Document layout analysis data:
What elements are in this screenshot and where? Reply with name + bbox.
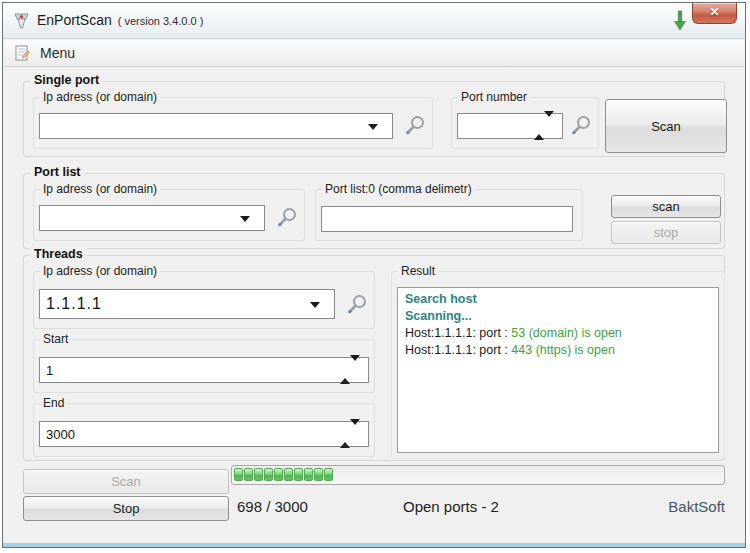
single-port-ip-label: Ip adress (or domain)	[40, 90, 160, 104]
result-label: Result	[398, 264, 438, 278]
progress-segment	[324, 468, 333, 481]
single-port-ip-input[interactable]	[40, 114, 392, 138]
port-list-stop-button[interactable]: stop	[611, 221, 721, 244]
spinner-down-icon[interactable]	[350, 419, 360, 442]
result-line: Search host	[405, 291, 711, 308]
progress-segment	[284, 468, 293, 481]
port-list-ip-combo[interactable]	[39, 205, 265, 231]
threads-stop-button[interactable]: Stop	[23, 496, 229, 521]
port-list-ports-label: Port list:0 (comma delimetr)	[322, 182, 475, 196]
title-bar: EnPortScan( version 3.4.0.0 ) ✕	[3, 3, 745, 39]
port-list-textbox[interactable]	[321, 206, 573, 232]
threads-end-spinbox[interactable]	[39, 421, 369, 447]
screen: { "window": { "title": "EnPortScan", "ve…	[0, 0, 750, 553]
progress-segment	[274, 468, 283, 481]
threads-start-label: Start	[40, 332, 71, 346]
progress-segment	[254, 468, 263, 481]
result-lines: Search hostScanning...Host:1.1.1.1: port…	[405, 291, 711, 359]
port-number-spinbox[interactable]	[457, 113, 563, 139]
search-icon[interactable]	[345, 293, 369, 317]
threads-end-input[interactable]	[40, 422, 368, 446]
threads-title: Threads	[30, 247, 87, 261]
menu-document-icon	[14, 45, 30, 62]
threads-scan-button[interactable]: Scan	[23, 469, 229, 494]
dropdown-arrow-icon[interactable]	[368, 124, 378, 130]
dropdown-arrow-icon[interactable]	[310, 302, 320, 308]
progress-segment	[294, 468, 303, 481]
progress-count: 698 / 3000	[237, 498, 308, 515]
update-down-arrow-icon[interactable]	[673, 9, 687, 33]
progress-segment	[234, 468, 243, 481]
result-line: Host:1.1.1.1: port : 53 (domain) is open	[405, 325, 711, 342]
progress-segment	[244, 468, 253, 481]
threads-start-spinbox[interactable]	[39, 357, 369, 383]
progress-segment	[264, 468, 273, 481]
result-line: Host:1.1.1.1: port : 443 (https) is open	[405, 342, 711, 359]
port-list-input[interactable]	[322, 207, 572, 231]
menu-item-menu[interactable]: Menu	[40, 45, 75, 61]
single-port-scan-button[interactable]: Scan	[605, 99, 727, 153]
single-port-title: Single port	[30, 73, 103, 87]
app-icon	[13, 12, 30, 31]
search-icon[interactable]	[569, 114, 593, 138]
threads-end-label: End	[40, 396, 67, 410]
threads-ip-combo[interactable]	[39, 289, 335, 319]
spinner-down-icon[interactable]	[350, 355, 360, 378]
spinner-down-icon[interactable]	[544, 111, 554, 134]
port-list-title: Port list	[30, 165, 85, 179]
threads-start-input[interactable]	[40, 358, 368, 382]
progress-fill	[234, 468, 334, 485]
progress-segment	[304, 468, 313, 481]
port-number-label: Port number	[458, 90, 530, 104]
menu-bar: Menu	[4, 40, 744, 67]
app-version: ( version 3.4.0.0 )	[118, 15, 204, 27]
window-title: EnPortScan( version 3.4.0.0 )	[37, 12, 203, 28]
threads-ip-input[interactable]	[40, 290, 334, 318]
progress-bar	[231, 465, 725, 485]
spinner-up-icon[interactable]	[340, 361, 350, 384]
result-line: Scanning...	[405, 308, 711, 325]
close-button[interactable]: ✕	[692, 3, 737, 24]
spinner-up-icon[interactable]	[340, 425, 350, 448]
single-port-ip-combo[interactable]	[39, 113, 393, 139]
port-list-ip-label: Ip adress (or domain)	[40, 182, 160, 196]
open-ports-count: Open ports - 2	[403, 498, 499, 515]
brand-label: BaktSoft	[583, 498, 725, 515]
port-list-scan-button[interactable]: scan	[611, 195, 721, 218]
progress-segment	[314, 468, 323, 481]
app-name: EnPortScan	[37, 12, 112, 28]
search-icon[interactable]	[403, 114, 427, 138]
threads-ip-label: Ip adress (or domain)	[40, 264, 160, 278]
app-window: EnPortScan( version 3.4.0.0 ) ✕ Menu Sin…	[2, 2, 746, 548]
spinner-buttons[interactable]	[340, 425, 360, 443]
result-output[interactable]: Search hostScanning...Host:1.1.1.1: port…	[397, 287, 719, 453]
spinner-buttons[interactable]	[340, 361, 360, 379]
search-icon[interactable]	[275, 206, 299, 230]
spinner-up-icon[interactable]	[534, 117, 544, 140]
dropdown-arrow-icon[interactable]	[240, 216, 250, 222]
spinner-buttons[interactable]	[534, 117, 554, 135]
port-list-ip-input[interactable]	[40, 206, 264, 230]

• Problem requirements: Output the whole of the data, unchanged; keep the pictures out.

• Your response:
What elements are in this screenshot and where? Reply with name + bbox.
single-port-ip-label: Ip adress (or domain)	[40, 90, 160, 104]
result-label: Result	[398, 264, 438, 278]
progress-segment	[324, 468, 333, 481]
single-port-ip-input[interactable]	[40, 114, 392, 138]
port-list-stop-button[interactable]: stop	[611, 221, 721, 244]
spinner-down-icon[interactable]	[350, 419, 360, 442]
result-line: Search host	[405, 291, 711, 308]
progress-segment	[284, 468, 293, 481]
port-list-ip-combo[interactable]	[39, 205, 265, 231]
threads-stop-button[interactable]: Stop	[23, 496, 229, 521]
port-list-ports-label: Port list:0 (comma delimetr)	[322, 182, 475, 196]
title-bar: EnPortScan( version 3.4.0.0 ) ✕	[3, 3, 745, 39]
port-list-textbox[interactable]	[321, 206, 573, 232]
threads-end-spinbox[interactable]	[39, 421, 369, 447]
screen: { "window": { "title": "EnPortScan", "ve…	[0, 0, 750, 553]
progress-segment	[274, 468, 283, 481]
threads-start-label: Start	[40, 332, 71, 346]
progress-segment	[254, 468, 263, 481]
result-lines: Search hostScanning...Host:1.1.1.1: port…	[405, 291, 711, 359]
port-number-spinbox[interactable]	[457, 113, 563, 139]
search-icon[interactable]	[345, 293, 369, 317]
threads-end-input[interactable]	[40, 422, 368, 446]
threads-title: Threads	[30, 247, 87, 261]
menu-document-icon	[14, 45, 30, 62]
threads-scan-button[interactable]: Scan	[23, 469, 229, 494]
dropdown-arrow-icon[interactable]	[368, 124, 378, 130]
dropdown-arrow-icon[interactable]	[310, 302, 320, 308]
progress-segment	[294, 468, 303, 481]
progress-count: 698 / 3000	[237, 498, 308, 515]
update-down-arrow-icon[interactable]	[673, 9, 687, 33]
progress-segment	[234, 468, 243, 481]
result-line: Host:1.1.1.1: port : 53 (domain) is open	[405, 325, 711, 342]
progress-segment	[244, 468, 253, 481]
threads-start-spinbox[interactable]	[39, 357, 369, 383]
progress-segment	[264, 468, 273, 481]
result-line: Host:1.1.1.1: port : 443 (https) is open	[405, 342, 711, 359]
port-list-input[interactable]	[322, 207, 572, 231]
menu-item-menu[interactable]: Menu	[40, 45, 75, 61]
single-port-scan-button[interactable]: Scan	[605, 99, 727, 153]
single-port-title: Single port	[30, 73, 103, 87]
app-icon	[13, 12, 30, 31]
search-icon[interactable]	[569, 114, 593, 138]
threads-end-label: End	[40, 396, 67, 410]
threads-ip-combo[interactable]	[39, 289, 335, 319]
spinner-down-icon[interactable]	[350, 355, 360, 378]
spinner-down-icon[interactable]	[544, 111, 554, 134]
port-list-title: Port list	[30, 165, 85, 179]
threads-start-input[interactable]	[40, 358, 368, 382]
progress-fill	[234, 468, 334, 485]
progress-segment	[304, 468, 313, 481]
port-number-label: Port number	[458, 90, 530, 104]
menu-bar: Menu	[4, 40, 744, 67]
app-version: ( version 3.4.0.0 )	[118, 15, 204, 27]
window-title: EnPortScan( version 3.4.0.0 )	[37, 12, 203, 28]
threads-ip-input[interactable]	[40, 290, 334, 318]
progress-bar	[231, 465, 725, 485]
spinner-up-icon[interactable]	[340, 361, 350, 384]
result-line: Scanning...	[405, 308, 711, 325]
close-button[interactable]: ✕	[692, 3, 737, 24]
spinner-up-icon[interactable]	[340, 425, 350, 448]
single-port-ip-combo[interactable]	[39, 113, 393, 139]
port-list-ip-label: Ip adress (or domain)	[40, 182, 160, 196]
open-ports-count: Open ports - 2	[403, 498, 499, 515]
brand-label: BaktSoft	[583, 498, 725, 515]
port-list-scan-button[interactable]: scan	[611, 195, 721, 218]
progress-segment	[314, 468, 323, 481]
app-name: EnPortScan	[37, 12, 112, 28]
search-icon[interactable]	[403, 114, 427, 138]
threads-ip-label: Ip adress (or domain)	[40, 264, 160, 278]
app-window: EnPortScan( version 3.4.0.0 ) ✕ Menu Sin…	[2, 2, 746, 548]
spinner-buttons[interactable]	[340, 425, 360, 443]
result-output[interactable]: Search hostScanning...Host:1.1.1.1: port…	[397, 287, 719, 453]
spinner-buttons[interactable]	[340, 361, 360, 379]
search-icon[interactable]	[275, 206, 299, 230]
spinner-up-icon[interactable]	[534, 117, 544, 140]
dropdown-arrow-icon[interactable]	[240, 216, 250, 222]
spinner-buttons[interactable]	[534, 117, 554, 135]
port-list-ip-input[interactable]	[40, 206, 264, 230]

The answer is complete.